- What the task requires
Lines below starting with the line with "Product Updates" and going on through the line with "archived, embedded, or" must be output exactly; the rest of the records must be left out.
=== Data shown ===
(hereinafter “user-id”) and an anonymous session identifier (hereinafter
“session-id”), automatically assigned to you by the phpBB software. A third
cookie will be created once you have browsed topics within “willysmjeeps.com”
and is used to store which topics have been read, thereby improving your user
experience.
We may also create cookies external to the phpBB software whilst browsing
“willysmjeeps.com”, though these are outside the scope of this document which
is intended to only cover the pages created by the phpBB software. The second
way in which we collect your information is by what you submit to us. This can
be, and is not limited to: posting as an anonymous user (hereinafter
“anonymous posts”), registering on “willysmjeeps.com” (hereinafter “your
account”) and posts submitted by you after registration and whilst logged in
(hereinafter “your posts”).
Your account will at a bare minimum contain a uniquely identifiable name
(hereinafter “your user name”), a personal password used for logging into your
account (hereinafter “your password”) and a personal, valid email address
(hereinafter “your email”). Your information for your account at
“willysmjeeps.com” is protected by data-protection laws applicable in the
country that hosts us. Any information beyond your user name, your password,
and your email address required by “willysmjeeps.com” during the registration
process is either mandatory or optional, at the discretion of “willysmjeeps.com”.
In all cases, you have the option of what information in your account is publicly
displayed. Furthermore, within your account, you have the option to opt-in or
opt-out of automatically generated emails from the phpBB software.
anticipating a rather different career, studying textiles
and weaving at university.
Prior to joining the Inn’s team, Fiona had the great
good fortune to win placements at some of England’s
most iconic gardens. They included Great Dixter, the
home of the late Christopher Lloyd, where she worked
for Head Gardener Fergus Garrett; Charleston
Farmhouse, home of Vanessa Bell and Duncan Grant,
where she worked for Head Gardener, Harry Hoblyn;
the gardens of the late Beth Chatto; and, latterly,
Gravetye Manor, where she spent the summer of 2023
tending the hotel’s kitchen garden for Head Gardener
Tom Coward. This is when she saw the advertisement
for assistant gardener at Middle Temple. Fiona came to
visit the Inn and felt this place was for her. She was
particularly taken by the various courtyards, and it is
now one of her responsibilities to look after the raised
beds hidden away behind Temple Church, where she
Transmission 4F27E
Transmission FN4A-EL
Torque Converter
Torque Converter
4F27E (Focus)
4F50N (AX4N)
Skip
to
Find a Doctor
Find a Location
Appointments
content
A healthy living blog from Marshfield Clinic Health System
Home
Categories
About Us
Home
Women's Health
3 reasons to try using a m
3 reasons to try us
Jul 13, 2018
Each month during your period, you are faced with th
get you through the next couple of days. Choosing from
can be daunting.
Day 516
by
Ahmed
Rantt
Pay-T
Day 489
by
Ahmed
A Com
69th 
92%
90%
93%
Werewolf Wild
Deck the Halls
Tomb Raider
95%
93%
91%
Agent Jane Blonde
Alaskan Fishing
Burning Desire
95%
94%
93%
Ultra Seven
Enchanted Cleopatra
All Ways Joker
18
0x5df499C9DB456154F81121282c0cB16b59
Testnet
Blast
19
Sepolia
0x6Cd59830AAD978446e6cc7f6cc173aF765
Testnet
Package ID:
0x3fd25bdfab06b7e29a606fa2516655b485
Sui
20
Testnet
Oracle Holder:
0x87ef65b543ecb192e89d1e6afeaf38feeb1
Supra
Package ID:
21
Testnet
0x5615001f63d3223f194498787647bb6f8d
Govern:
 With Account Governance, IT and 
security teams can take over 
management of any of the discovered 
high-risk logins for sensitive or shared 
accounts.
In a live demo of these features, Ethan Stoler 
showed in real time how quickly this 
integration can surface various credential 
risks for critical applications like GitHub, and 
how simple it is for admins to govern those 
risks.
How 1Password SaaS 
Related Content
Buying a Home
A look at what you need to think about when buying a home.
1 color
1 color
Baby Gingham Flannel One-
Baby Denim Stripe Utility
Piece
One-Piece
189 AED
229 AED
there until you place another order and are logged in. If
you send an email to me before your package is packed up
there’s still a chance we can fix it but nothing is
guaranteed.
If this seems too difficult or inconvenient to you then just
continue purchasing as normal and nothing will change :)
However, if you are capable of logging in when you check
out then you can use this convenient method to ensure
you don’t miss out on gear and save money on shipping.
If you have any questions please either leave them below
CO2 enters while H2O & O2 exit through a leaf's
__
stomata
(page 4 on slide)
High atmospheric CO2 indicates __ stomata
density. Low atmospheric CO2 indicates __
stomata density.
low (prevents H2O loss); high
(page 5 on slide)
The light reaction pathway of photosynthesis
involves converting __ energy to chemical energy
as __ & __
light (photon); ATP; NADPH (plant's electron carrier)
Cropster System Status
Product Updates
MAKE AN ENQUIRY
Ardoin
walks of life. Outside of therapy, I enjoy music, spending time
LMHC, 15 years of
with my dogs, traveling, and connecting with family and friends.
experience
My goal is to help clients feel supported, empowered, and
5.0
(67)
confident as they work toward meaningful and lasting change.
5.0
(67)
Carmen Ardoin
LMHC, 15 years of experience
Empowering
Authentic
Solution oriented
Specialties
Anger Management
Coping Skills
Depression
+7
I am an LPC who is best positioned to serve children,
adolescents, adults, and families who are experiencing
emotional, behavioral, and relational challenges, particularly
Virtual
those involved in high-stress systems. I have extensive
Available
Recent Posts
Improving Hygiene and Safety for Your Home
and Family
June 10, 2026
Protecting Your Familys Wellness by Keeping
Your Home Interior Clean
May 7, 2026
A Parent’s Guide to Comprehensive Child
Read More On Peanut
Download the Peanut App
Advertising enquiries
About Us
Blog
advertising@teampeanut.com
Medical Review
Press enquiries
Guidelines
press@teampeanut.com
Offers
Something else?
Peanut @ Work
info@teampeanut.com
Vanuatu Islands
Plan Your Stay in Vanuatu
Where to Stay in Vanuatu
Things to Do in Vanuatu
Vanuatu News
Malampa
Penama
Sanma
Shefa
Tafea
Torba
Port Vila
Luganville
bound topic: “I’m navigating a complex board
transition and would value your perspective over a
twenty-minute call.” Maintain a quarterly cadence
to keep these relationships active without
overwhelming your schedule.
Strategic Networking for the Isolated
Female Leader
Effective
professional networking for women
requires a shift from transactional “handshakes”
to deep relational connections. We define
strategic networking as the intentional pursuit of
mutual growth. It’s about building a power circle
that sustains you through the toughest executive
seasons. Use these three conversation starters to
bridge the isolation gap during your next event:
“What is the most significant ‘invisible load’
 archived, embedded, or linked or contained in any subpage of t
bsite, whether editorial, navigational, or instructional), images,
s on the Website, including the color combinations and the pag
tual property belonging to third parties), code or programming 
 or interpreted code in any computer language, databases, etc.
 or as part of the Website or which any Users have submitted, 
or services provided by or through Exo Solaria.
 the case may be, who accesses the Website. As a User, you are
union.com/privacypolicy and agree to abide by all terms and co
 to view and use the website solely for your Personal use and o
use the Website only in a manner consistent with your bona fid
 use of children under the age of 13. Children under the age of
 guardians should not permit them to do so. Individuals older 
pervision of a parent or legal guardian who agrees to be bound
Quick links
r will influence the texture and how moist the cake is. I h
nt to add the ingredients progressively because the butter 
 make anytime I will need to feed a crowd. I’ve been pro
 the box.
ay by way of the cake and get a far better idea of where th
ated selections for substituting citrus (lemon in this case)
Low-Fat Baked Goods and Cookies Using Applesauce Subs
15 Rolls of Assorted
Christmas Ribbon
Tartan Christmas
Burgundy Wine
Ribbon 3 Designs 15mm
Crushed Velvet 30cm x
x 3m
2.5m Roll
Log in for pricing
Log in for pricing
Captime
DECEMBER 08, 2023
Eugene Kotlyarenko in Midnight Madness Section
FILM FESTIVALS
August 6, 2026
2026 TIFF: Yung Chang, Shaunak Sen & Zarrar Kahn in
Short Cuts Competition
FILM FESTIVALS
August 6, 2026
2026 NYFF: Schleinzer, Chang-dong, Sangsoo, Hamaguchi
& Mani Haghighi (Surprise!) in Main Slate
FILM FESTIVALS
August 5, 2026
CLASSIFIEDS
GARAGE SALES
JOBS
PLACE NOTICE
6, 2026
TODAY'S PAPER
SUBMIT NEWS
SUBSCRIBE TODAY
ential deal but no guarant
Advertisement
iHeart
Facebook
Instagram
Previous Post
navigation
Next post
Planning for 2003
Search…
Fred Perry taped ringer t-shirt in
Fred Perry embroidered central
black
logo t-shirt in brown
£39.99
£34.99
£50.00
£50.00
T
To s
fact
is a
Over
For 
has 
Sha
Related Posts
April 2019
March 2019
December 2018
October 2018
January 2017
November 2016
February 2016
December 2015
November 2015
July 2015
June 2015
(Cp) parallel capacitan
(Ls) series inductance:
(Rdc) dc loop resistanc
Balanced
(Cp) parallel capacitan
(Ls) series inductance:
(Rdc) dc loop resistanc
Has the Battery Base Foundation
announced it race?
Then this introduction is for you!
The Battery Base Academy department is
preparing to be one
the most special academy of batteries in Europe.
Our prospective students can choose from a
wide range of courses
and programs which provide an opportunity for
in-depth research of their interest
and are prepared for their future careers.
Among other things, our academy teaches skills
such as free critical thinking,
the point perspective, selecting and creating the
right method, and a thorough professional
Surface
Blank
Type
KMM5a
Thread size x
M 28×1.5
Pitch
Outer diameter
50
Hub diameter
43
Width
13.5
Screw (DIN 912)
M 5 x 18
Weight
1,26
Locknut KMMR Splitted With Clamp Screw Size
===
- Solution to the problem
Product Updates
MAKE AN ENQUIRY
Ardoin
walks of life. Outside of therapy, I enjoy music, spending time
LMHC, 15 years of
with my dogs, traveling, and connecting with family and friends.
experience
My goal is to help clients feel supported, empowered, and
5.0
(67)
confident as they work toward meaningful and lasting change.
5.0
(67)
Carmen Ardoin
LMHC, 15 years of experience
Empowering
Authentic
Solution oriented
Specialties
Anger Management
Coping Skills
Depression
+7
I am an LPC who is best positioned to serve children,
adolescents, adults, and families who are experiencing
emotional, behavioral, and relational challenges, particularly
Virtual
those involved in high-stress systems. I have extensive
Available
Recent Posts
Improving Hygiene and Safety for Your Home
and Family
June 10, 2026
Protecting Your Familys Wellness by Keeping
Your Home Interior Clean
May 7, 2026
A Parent’s Guide to Comprehensive Child
Read More On Peanut
Download the Peanut App
Advertising enquiries
About Us
Blog
advertising@teampeanut.com
Medical Review
Press enquiries
Guidelines
press@teampeanut.com
Offers
Something else?
Peanut @ Work
info@teampeanut.com
Vanuatu Islands
Plan Your Stay in Vanuatu
Where to Stay in Vanuatu
Things to Do in Vanuatu
Vanuatu News
Malampa
Penama
Sanma
Shefa
Tafea
Torba
Port Vila
Luganville
bound topic: “I’m navigating a complex board
transition and would value your perspective over a
twenty-minute call.” Maintain a quarterly cadence
to keep these relationships active without
overwhelming your schedule.
Strategic Networking for the Isolated
Female Leader
Effective
professional networking for women
requires a shift from transactional “handshakes”
to deep relational connections. We define
strategic networking as the intentional pursuit of
mutual growth. It’s about building a power circle
that sustains you through the toughest executive
seasons. Use these three conversation starters to
bridge the isolation gap during your next event:
“What is the most significant ‘invisible load’
 archived, embedded, or linked or contained in any subpage of t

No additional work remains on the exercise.